DESCRIPTION OF THE TASK:
In the data below, locate each line with the word "Asculta" and list it.

Segment Open

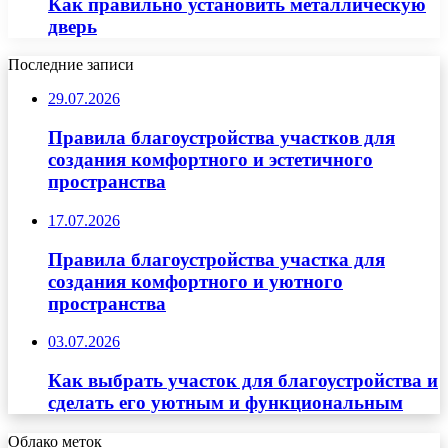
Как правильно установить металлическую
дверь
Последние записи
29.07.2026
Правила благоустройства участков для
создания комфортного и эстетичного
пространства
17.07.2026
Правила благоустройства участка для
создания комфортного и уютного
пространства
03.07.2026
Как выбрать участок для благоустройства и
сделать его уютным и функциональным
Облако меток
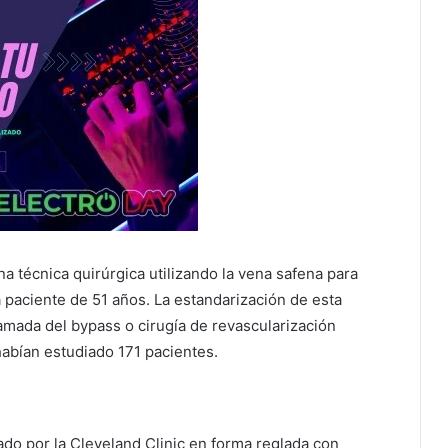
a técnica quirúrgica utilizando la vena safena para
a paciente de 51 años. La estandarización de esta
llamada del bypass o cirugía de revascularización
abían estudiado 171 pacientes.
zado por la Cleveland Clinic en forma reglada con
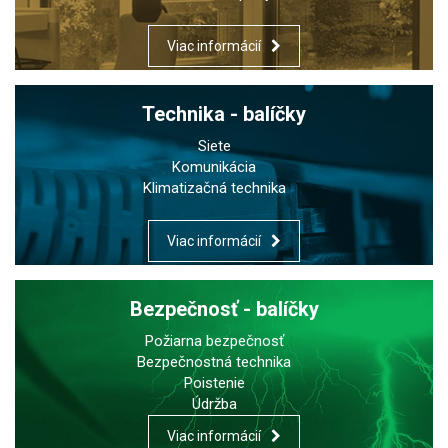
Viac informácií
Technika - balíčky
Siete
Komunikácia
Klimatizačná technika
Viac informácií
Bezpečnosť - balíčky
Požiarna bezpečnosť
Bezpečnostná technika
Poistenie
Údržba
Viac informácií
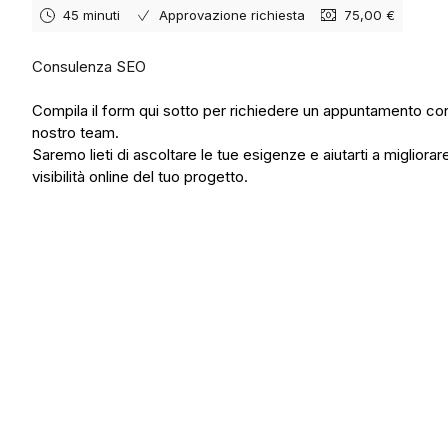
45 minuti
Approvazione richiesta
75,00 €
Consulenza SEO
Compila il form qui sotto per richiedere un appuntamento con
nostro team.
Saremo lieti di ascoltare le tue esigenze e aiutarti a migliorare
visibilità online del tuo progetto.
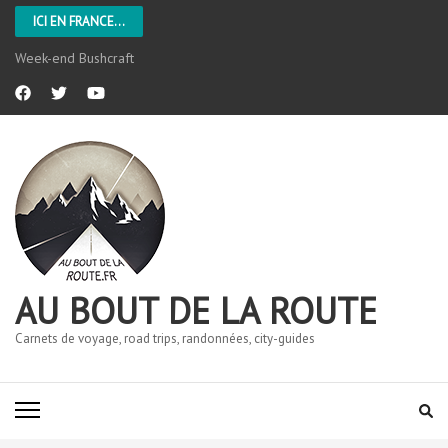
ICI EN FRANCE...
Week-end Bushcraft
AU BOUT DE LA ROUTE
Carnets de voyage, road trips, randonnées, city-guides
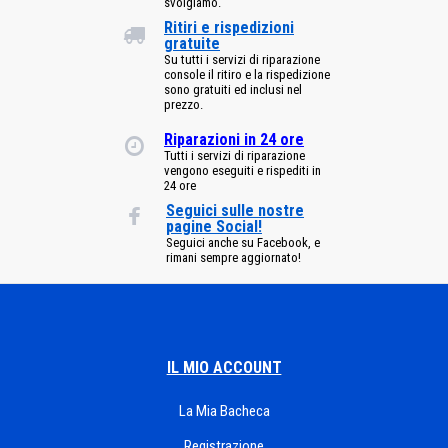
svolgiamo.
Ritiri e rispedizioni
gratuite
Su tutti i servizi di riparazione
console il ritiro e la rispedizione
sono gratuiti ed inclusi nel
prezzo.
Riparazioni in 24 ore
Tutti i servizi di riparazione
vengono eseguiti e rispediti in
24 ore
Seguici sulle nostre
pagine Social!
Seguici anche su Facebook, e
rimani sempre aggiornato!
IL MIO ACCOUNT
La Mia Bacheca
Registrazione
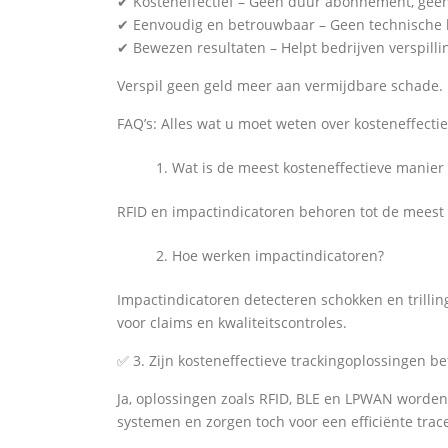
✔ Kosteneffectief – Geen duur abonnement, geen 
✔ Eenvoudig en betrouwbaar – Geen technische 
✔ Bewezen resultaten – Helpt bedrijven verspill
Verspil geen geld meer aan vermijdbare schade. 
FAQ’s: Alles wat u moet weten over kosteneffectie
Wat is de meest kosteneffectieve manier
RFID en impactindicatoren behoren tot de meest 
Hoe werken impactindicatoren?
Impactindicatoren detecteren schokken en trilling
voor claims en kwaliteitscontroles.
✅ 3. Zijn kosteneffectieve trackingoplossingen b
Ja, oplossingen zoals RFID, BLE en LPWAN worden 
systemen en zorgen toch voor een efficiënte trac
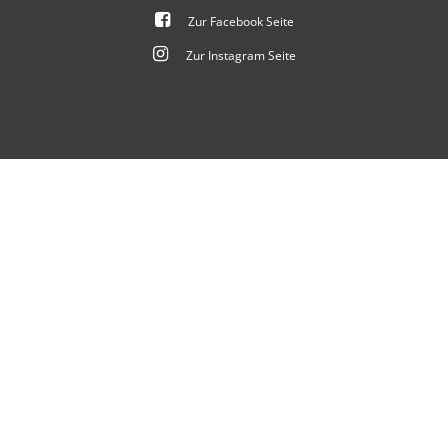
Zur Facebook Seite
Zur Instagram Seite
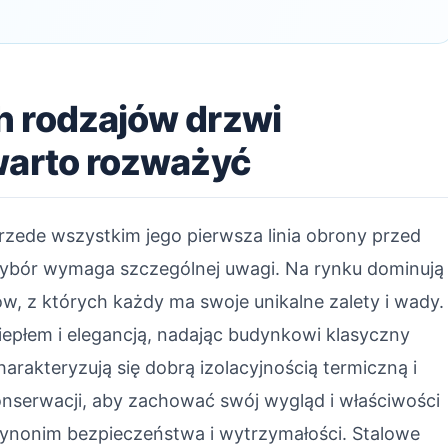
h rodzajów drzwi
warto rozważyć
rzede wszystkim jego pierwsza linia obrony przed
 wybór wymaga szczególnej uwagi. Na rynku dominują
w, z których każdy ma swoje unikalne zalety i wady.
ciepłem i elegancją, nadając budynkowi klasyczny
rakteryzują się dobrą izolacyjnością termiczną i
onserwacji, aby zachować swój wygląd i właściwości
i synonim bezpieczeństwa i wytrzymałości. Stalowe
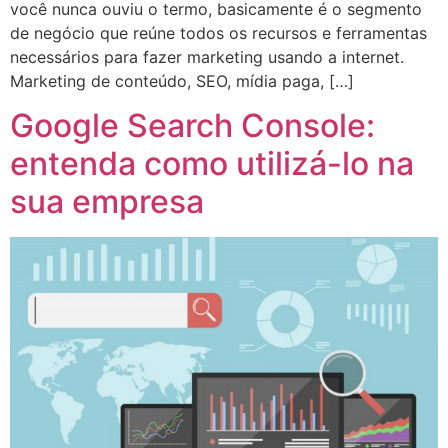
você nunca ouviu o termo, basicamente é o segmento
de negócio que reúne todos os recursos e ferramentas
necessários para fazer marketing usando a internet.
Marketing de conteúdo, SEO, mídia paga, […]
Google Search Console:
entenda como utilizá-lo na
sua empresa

Segment Closed
Segment Open

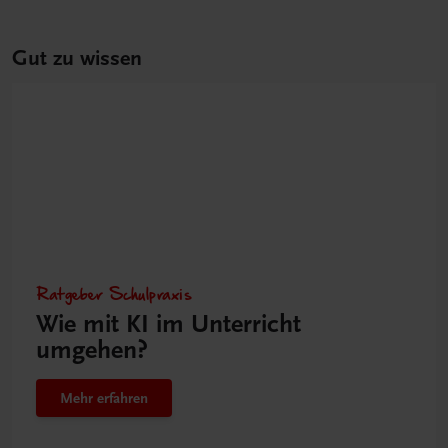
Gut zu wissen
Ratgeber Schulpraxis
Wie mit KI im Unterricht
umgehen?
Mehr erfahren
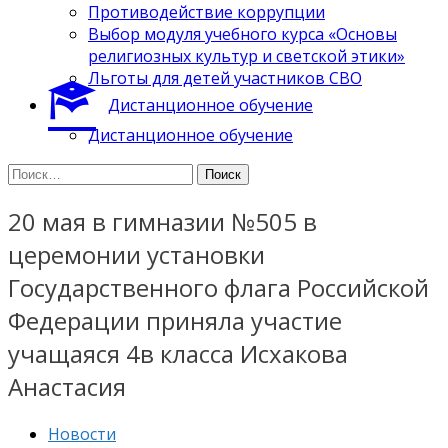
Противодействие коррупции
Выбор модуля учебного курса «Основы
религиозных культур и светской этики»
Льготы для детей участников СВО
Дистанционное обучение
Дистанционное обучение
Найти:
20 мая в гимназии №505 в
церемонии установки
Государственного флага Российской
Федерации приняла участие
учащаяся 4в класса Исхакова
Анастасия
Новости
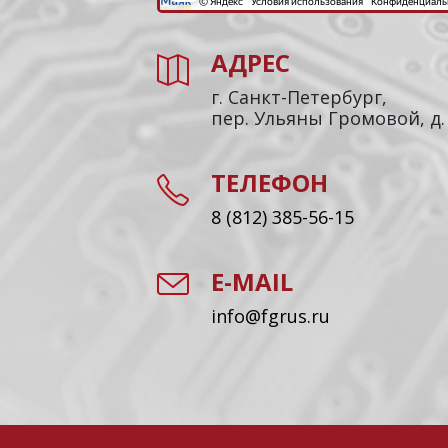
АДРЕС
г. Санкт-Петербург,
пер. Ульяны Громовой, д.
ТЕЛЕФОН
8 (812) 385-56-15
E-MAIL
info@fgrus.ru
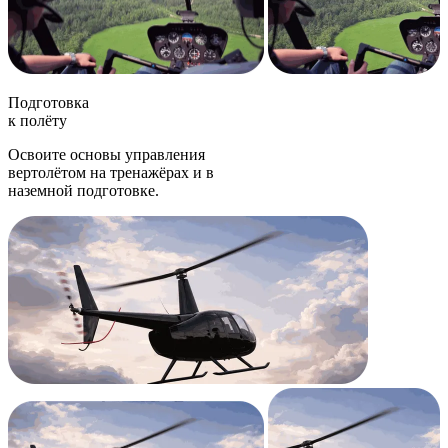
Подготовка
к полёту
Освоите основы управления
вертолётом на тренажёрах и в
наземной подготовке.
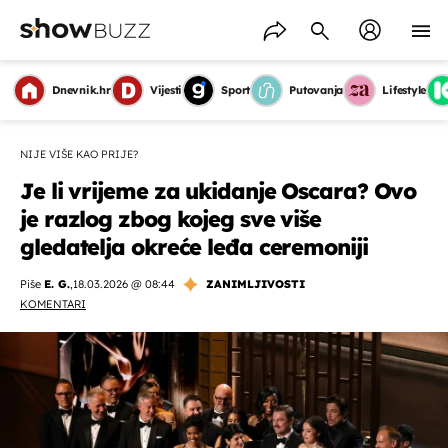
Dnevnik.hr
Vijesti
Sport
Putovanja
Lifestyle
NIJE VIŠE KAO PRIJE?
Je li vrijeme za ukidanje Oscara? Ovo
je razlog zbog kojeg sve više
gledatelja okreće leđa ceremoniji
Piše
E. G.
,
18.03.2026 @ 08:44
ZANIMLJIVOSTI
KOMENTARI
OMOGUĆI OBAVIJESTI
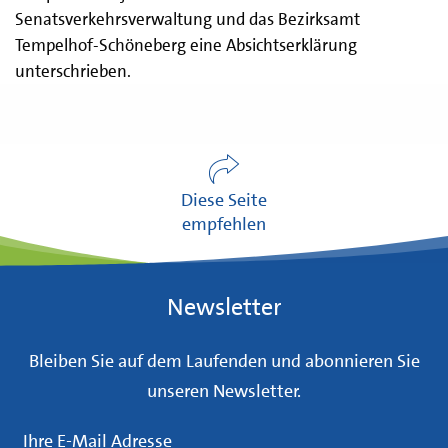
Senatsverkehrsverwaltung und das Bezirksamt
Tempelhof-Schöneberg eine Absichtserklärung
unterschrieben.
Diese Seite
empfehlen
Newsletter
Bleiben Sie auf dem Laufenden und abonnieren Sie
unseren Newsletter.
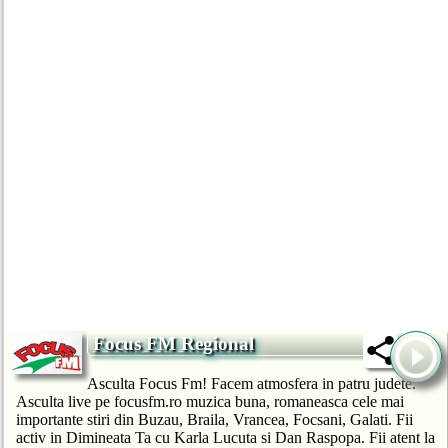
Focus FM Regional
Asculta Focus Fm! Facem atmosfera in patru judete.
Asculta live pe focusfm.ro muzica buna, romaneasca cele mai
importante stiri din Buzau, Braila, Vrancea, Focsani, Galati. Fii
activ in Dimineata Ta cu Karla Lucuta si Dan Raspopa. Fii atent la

Segment Closed

ANSWER TO THIS TASK:
Asculta Focus Fm! Facem atmosfera in patru judete.
Asculta live pe focusfm.ro muzica buna, romaneasca cele mai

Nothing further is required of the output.